Stroke-based sorting

Last updated

Stroke-based sorting, also called stroke-based ordering or stroke-based order, is one of the five sorting methods frequently used in modern Chinese dictionaries, the others being radical-based sorting, pinyin-based sorting, bopomofo and the four-corner method. [1] In addition to functioning as an independent sorting method, stroke-based sorting is often employed to support the other methods. [2] For example, in Xinhua Dictionary (新华字典), Xiandai Hanyu Cidian (现代汉语词典) and Oxford Chinese Dictionary, [3] stroke-based sorting is used to sort homophones in Pinyin sorting, while in radical-based sorting it helps to sort the radical list, the characters under a common radical, as well as the list of characters difficult to lookup by radicals.

Contents

In stroke-based sorting, Chinese characters are ordered by different features of strokes, including stroke counts, stroke forms, stroke orders, stroke combinations, stroke positions, etc. [4]

Stroke-count sorting

This method arranges characters according to their numbers of strokes ascendingly. A character with less strokes is put before those of more strokes. For example, the different characters in "漢字筆劃, 汉字笔画" (Chinese character strokes) are sorted into "汉(5)字(6)画(8)笔(10)[筆(12)畫(12)]漢(14)", where stroke counts are put in brackets. (Please note that both 筆 and 畫 are of 12 strokes and their order is not determinable by stroke-count sorting.).

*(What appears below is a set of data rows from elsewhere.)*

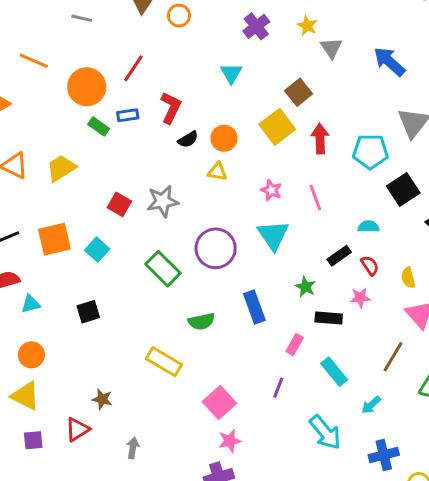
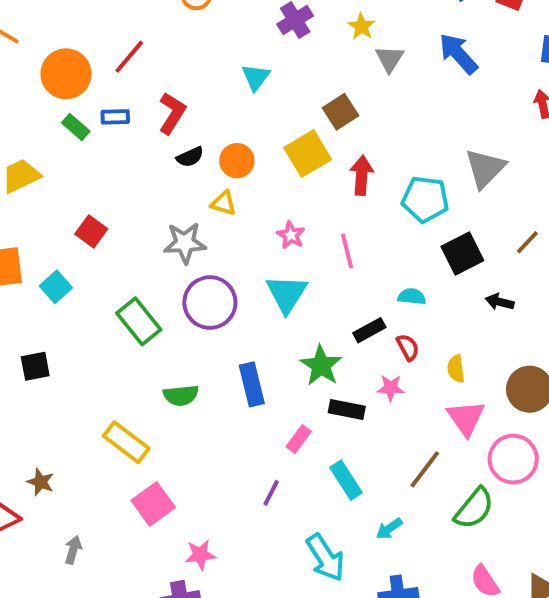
blue arrow: (389, 62) -> (458, 54), moved
gray star: (163, 201) -> (185, 243), moved
green star: (305, 287) -> (321, 366), size x1.5
pink square: (219, 403) -> (153, 504), moved

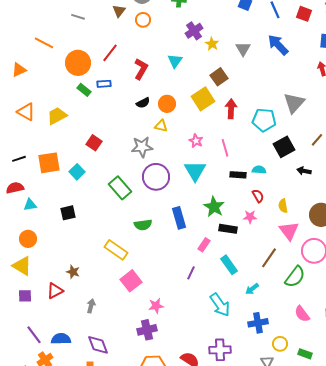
yellow star: (361, 26) -> (212, 44), moved
red L-shape: (172, 113) -> (141, 69), moved
black rectangle: (369, 330) -> (238, 175), moved, turned 35

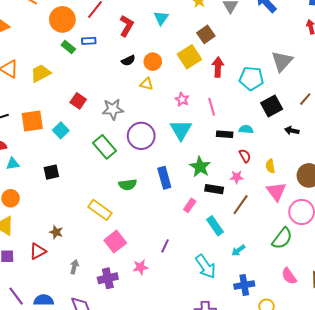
gray star: (142, 147) -> (113, 109), moved
brown line: (269, 258) -> (241, 205), moved
purple line: (191, 273) -> (165, 246), moved
purple cross: (147, 330) -> (108, 278), moved

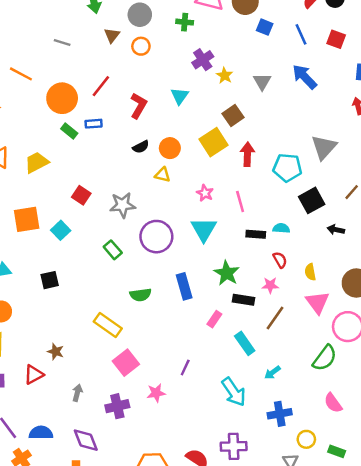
green rectangle: (104, 147) -> (113, 250), size x0.7

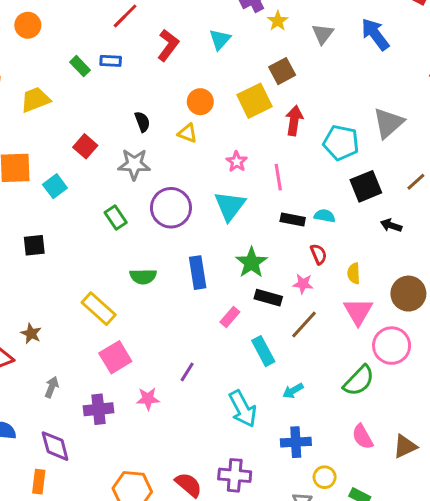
orange circle: (62, 98) -> (28, 25), moved, size x0.7
black semicircle: (141, 147) -> (142, 122), moved, turned -91

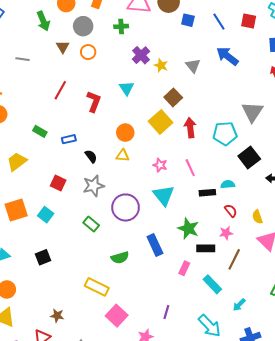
blue rectangle: (111, 61) -> (69, 139), moved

Stroke-count sorting was first used in Zihui to arrange the radicals and the characters under each radical when the dictionary was published in 1615 [5] It was also used in Kangxi Chinese Character Dictionary when the dictionary was first compiled in 1710s. [5]

Stroke-countstroke-order sorting

This is a combination of stroke-count sorting and stroke-order sorting. Characters are first arranged by stroke-counts in ascending order. Then Stroke-order sorting is employed to sort characters with the same number of strokes. The characters are firstly arranged by their first strokes according to an order of stroke form groups, such as “heng (横, ㇐), shu (竖, ㇑), pie (撇, ㇓), dian (点, ㇔), zhe (折, ㇕)”, or “dian (点), heng (横), shu (竖), pie (撇), zhe (折)”. If the first strokes of two characters belong to the same group, then sort by their second strokes in a similar way, and so on.

In our example of the previous section, both 筆 and 畫 are of 12 strokes. 筆 starts with stroke "㇓" of the pie (撇) group, and 畫 starts with "㇕" of the zhe (折) group, and pie is before zhe in the groups order, so 筆 comes before 畫. Hence the different characters in "汉字笔画, 漢字筆劃" are finally sorted into "汉(5)字(6)画(8)笔(10)筆(12㇓)畫(12㇕)漢(14)", where each character is put at its unique position.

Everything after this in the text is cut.